- Exercise requirements
All that should be output is the block of lines below from the line with "of field so" to the line with "urgency to the creeping unease. Here, when", both included, exactly as written.

- Record excerpts
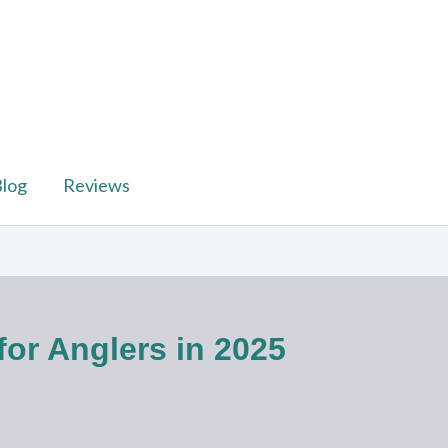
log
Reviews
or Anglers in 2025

* * *

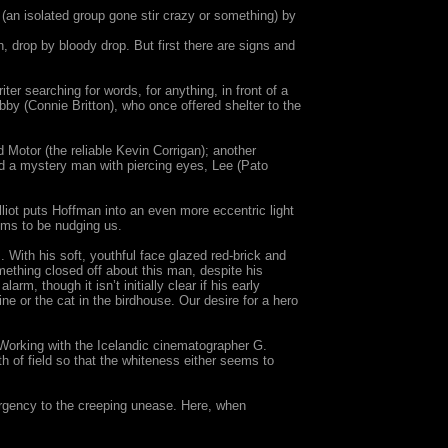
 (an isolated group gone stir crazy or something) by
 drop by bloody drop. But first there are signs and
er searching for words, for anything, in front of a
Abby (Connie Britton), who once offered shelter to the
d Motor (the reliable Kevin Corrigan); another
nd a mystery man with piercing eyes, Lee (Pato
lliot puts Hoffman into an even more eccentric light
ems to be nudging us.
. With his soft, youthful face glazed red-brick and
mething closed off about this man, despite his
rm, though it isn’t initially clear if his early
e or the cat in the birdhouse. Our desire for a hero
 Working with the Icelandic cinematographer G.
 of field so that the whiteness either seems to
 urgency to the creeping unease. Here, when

- The completed task
 of field so that the whiteness either seems to
 urgency to the creeping unease. Here, when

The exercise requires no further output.